Patentar la vida

En las discusiones sobre cómo se usan los descubrimientos de la biología, desde las células madre hasta las plantas transgénicas, desde los nuevos productos farmacéuticos hasta los animales clonados, uno de los temas de debate es hasta qué punto pueden patentarse estos descubrimientos. Para unos, una patente implica un excesivo monopolio sobre un objeto de la naturaleza, mientras que para otros un organismo vivo es un objeto que compramos y vendemos al igual que cualquier otro. El derecho de patentes aplicado a los objetos biológicos evoluciona a partir de conflictos de intereses y de cómo miramos el mundo que nos rodea.

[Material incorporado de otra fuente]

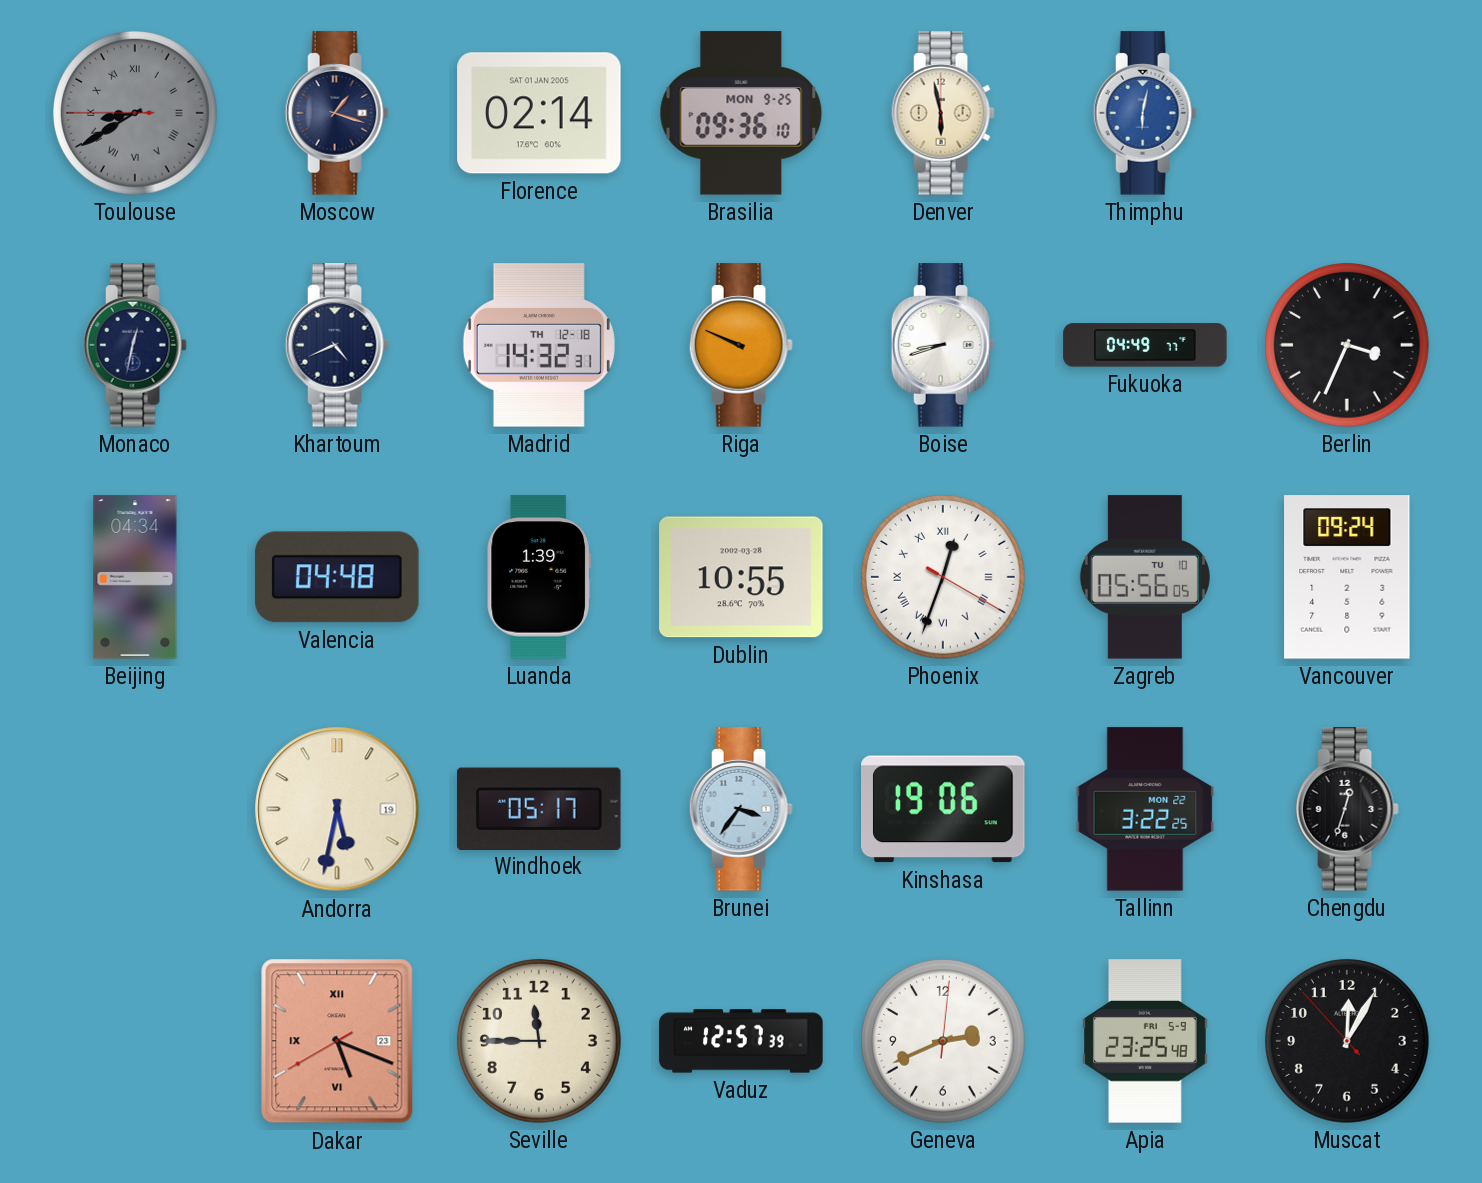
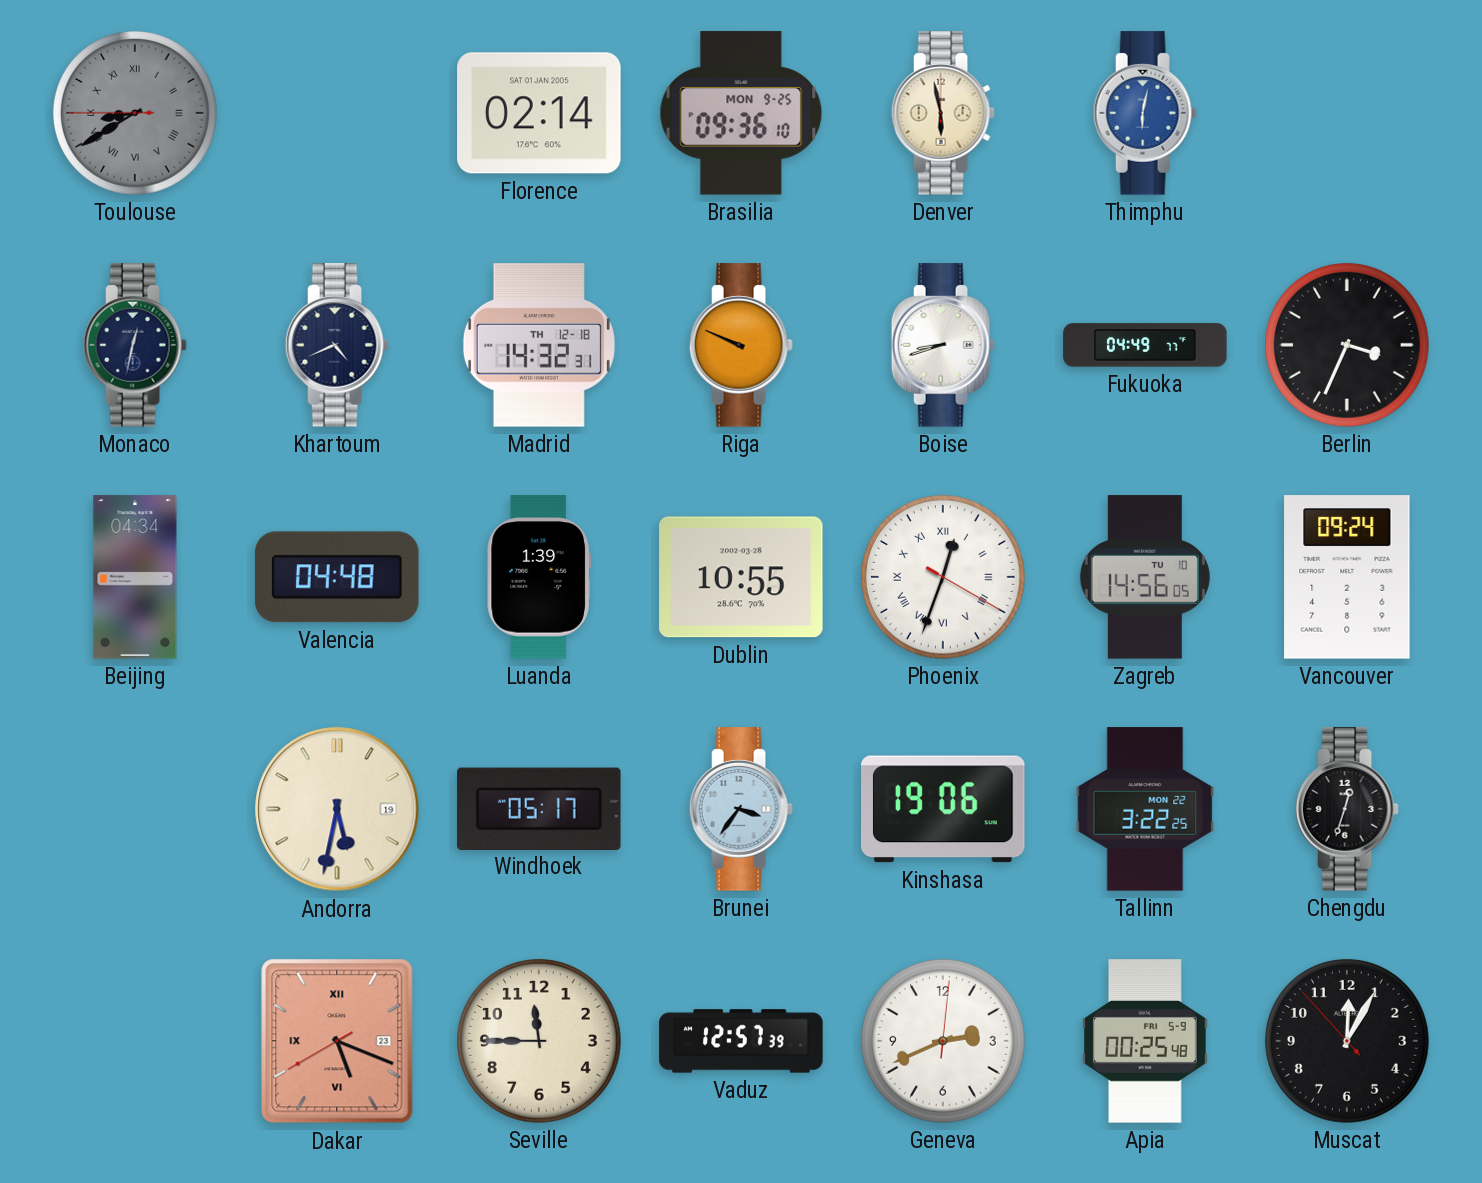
Moscow: 1:18 -> none
Zagreb: 05:56 -> 14:56
Apia: 23:25 -> 00:25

Las patentes aparecieron en sociedades que quieren promover el progreso industrial. En la Constitución norteamericana de 1787 ya aparecía el derecho del inventor a proteger sus invenciones. Durante el siglo XIX, el derecho de patentes se desarrolló en todo el mundo y se hizo universal en el siglo XX. En un entorno de progreso industrial pareció necesario proteger a quien invierte su ingenio o su dinero en hallar nuevas soluciones tecnológicas.

Una patente otorga a unos individuos, por un tiempo limitado, un derecho exclusivo para explotar una invención que reclaman como propia. Por eso tienen que demostrar han inventado un producto o un procedimiento, que es una novedad que no podía deducirse del conocimiento existente y que es de utilidad. Se exige también una descripción detallada del invento de forma que cualquier persona con un cierto conocimiento técnico pueda reproducirlo. En todo el mundo hay oficinas que examinan las solicitudes y otorgan la patente siguiendo un procedimiento muy establecido que incluye el derecho de algunos a oponerse. El derecho de patentes está también dirigido a que las invenciones se hagan públicas de forma que alguien pueda continuar la mejora y a que los hallazgos se mantengan en secreto.

Quizá muchos estarán de acuerdo en patentar un objeto mecánico o un procedimiento químico aunque crean que los seres vivos son distintos. A principios del siglo XX había quien pedía, sobre todo en Estados Unidos, la protección de las nuevas variedades vegetales más resistentes a enfermedades, más productivas o que daban mejores frutos. Finalmente, se optó por un sistema más abierto que una patente y que fue objeto de convenciones internacionales aún vigentes. Las cosas cambiaron cuando en los 70 se desarrollaron las nuevas técnicas de trabajo con el ADN.

Los que demostraron que se podían estudiar y amplificar fragmentos de ADN y generar productos patentaron sus métodos. Algunos fundaron empresas, y sus universidades obtuvieron beneficios millonarios. Este éxito tuvo sus consecuencias. En 1980, el Tribunal Supremo de EEUU tomó la decisión histórica de que una bacteria modificada en el laboratorio podía ser patentada. En 1988, el Congreso adoptó el acta Bayh-Dole que permitía sacar beneficios de los resultados científicos obtenidos con dinero público. En Europa, se aprobó en 1998 una directiva sobre patentes biotecnológicas. Es un texto complejo que prevé excepciones como partes del cuerpo humano, embriones humanos, variedades vegetales o aquello que afecte el orden público o las buenas costumbres. Se acepta también que si un Gobierno demuestra que una patente es un obstáculo en un caso de urgencia puede decidir una excepción a su aplicación.

Actualmente hay voces que consideran que se ha ido demasiado lejos. Para algunos, la forma en como se ha aplicado el complejo sistema legal establecido ha acabado produciendo contradicciones. Se ha visto que la patente de un gen que tiene que ver con el cáncer de mama podía estar limitando su uso. Se ha dado el caso de un fármaco que no podía llegar a personas sin recursos porque su producción estaba restringida. Se ha discutido si podía patentarse un ratón modificado genéticamente, si podían patentarse grandes colecciones de genes o los que proceden de organismos del océano que no son patrimonio de nadie. Las patentes de células madre de origen embrionario humano están siendo discutidas ahora mismo en los tribunales europeos.

Estas discusiones dependen de cómo se interprete qué quiere decir una invención cuando se trata de un gen presente en un organismo vivo, o si una célula humana es parte del cuerpo humano. En todo esto se trata de defender intereses que pueden resultar antagónicos. De un lado, los que quieren recompensar a quienes se esfuerzan por encontrar nuevos medicamentos o procedimientos, y sin patentes esto no parece posible. De otro, se trata de evitar abusos de patentes demasiado amplias o que acaban impidiendo que los beneficios lleguen a quienes los necesitan. Es una discusión difícil, muy técnica y con grandes intereses en juego. Debemos reconocer, quizá, que el derecho de patentes es importante en un mundo tecnológico, pero que tiene que evolucionar para asegurarnos de que sirva a todo el mundo.

Por Pere Puigdomènech, director del Centro de Investigación Agrigenómica.